戦闘中にAボタンはキャノン砲、Bボタンは通常砲撃に使用します。つまり全て埋まっています。
いいですか、埋まっているんです。

ファミコン版だとスタートボタンでメニューを出せた。そこからゾイドを乗り換えたりアイテムで回復したりできた。
それが出来ない……。
瀕死になっても別のゾイドに乗り換えてその戦闘を乗り切る事ができない。これはさすがにどうなのかなぁ……。

実はMSX2版は説明書を持っていません。
さすがにこれは酷すぎるので自分が操作を知らないだけで何かしたらメニューが開くんじゃないかと疑っています。
でも見当たらないんだよなあ。
どうなんでしょう、ご存知の方はおられますでしょうか。

ということで、総じて戦闘はかなりストレスフルな仕様です。
うーむ。


~デスザウラーが弱い~
これもかなりのガッカリポイントでした。
ファミコン版ではデスザウラーが他のゾイドとは明らかに一線を画する超戦闘力を持っていました。
耐久性の高さは当たり前。それに加えて圧倒的な速度を持っており、よほど上手く動かないと攻撃を回避できないまさしく最強の敵に相応しい強さでした。
デスザウラーって接近戦ではシールドライガーをも容易に補足するんですよね。
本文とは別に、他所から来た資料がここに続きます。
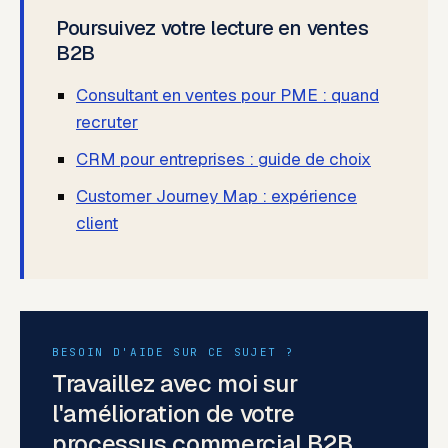
Poursuivez votre lecture en ventes
B2B
Consultant en ventes pour PME : quand
recruter
CRM pour entreprises : guide de choix
Customer Journey Map : expérience
client
BESOIN D'AIDE SUR CE SUJET ?
Travaillez avec moi sur
l'amélioration de votre
processus commercial B2B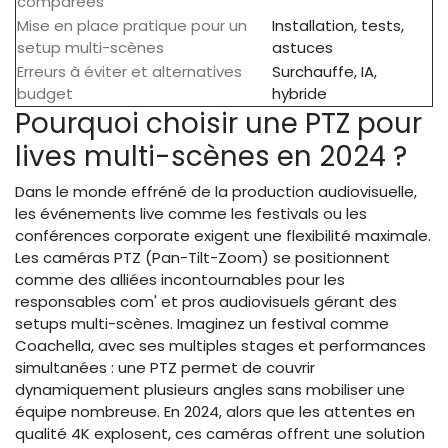
comparées
Mise en place pratique pour un
Installation, tests,
setup multi-scènes
astuces
Erreurs à éviter et alternatives
Surchauffe, IA,
budget
hybride
Pourquoi choisir une PTZ pour
lives multi-scènes en 2024 ?
Dans le monde effréné de la production audiovisuelle,
les événements live comme les festivals ou les
conférences corporate exigent une flexibilité maximale.
Les caméras PTZ (Pan-Tilt-Zoom) se positionnent
comme des alliées incontournables pour les
responsables com' et pros audiovisuels gérant des
setups multi-scènes. Imaginez un festival comme
Coachella, avec ses multiples stages et performances
simultanées : une PTZ permet de couvrir
dynamiquement plusieurs angles sans mobiliser une
équipe nombreuse. En 2024, alors que les attentes en
qualité 4K explosent, ces caméras offrent une solution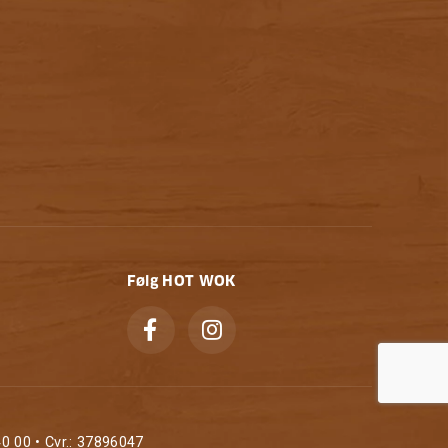
Følg HOT WOK
0 00 • Cvr.: 37896047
それを再現した理不尽なほどに強い仕様はまさにデスザウラーでした。

MSX2版は残念ながら普通の敵と同じ動きになっています。
ただの耐久力の高いイグアンです。
これは酷い。ノーミスで倒すのも当たり前のような弱さ。
グラフィックパターンもファミコンでは「正面」「側面」の二種類が用意されていたのに「正面」のみに減らされています。
うぅーん・・・。ここは頑張って欲しかったなぁ。


ざざっと書きましたが、MSX2版はだいたいそんな感じです。
総じて言うとファミコン版の方がオススメかなー。
ディバイソンとアロザウラーは嬉しいんだけど、ゲームとしての出来が圧倒的にファミコン版に軍配が上がってしまう。
それでいてプレイ環境を整えるのもファミコン版が格段に容易だし。。。
まぁ、古のゲームのノスタルジックを感じたい意味ではMSX2版も悪くは無いんですが。
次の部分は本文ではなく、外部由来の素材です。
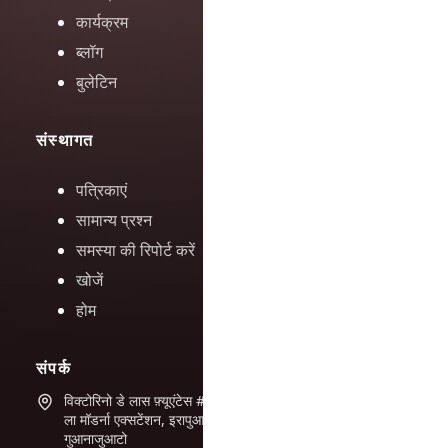
कार्यक्रम
ब्लॉग
बुलेटिन
संस्थागत
पत्रिकाएं
सामान्य प्रश्न
समस्या की रिपोर्ट करें
खोजें
होम
संपर्क
विक्टोरिनो डे लास फ़्यूएंटेस #944
ला मॉडर्ना एक्सटेंशन, इरापुआटो,
गुआनाजुआटो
とりあえずクリアまでやってファミコン版との差を体験できたので、再び閉まっておこうと思います。
あ、いやでも。
石板の謎がまだ解けてないんだよなあ。これ、本当に何なんだろう。
そのうち解ける日は来るのかな。

というわけでMSX2版でした。

なんだかんだでMSX2版は不遇な気がしますね。
「ゾイド-中央大陸の戦い-」は通称「ファミコンゾイド」です。もはやMSX2版は無視されてるんですよね、、、。
MSX2版の情報と言えば、かろうじてwikipediaなどに「ディバイソンとアロザウラーが追加されている」ことが載っている程度。
本記事がMSX2版について有益な情報になっていれば幸いです。
・・・あんまり褒めてない気はするんですが・・・。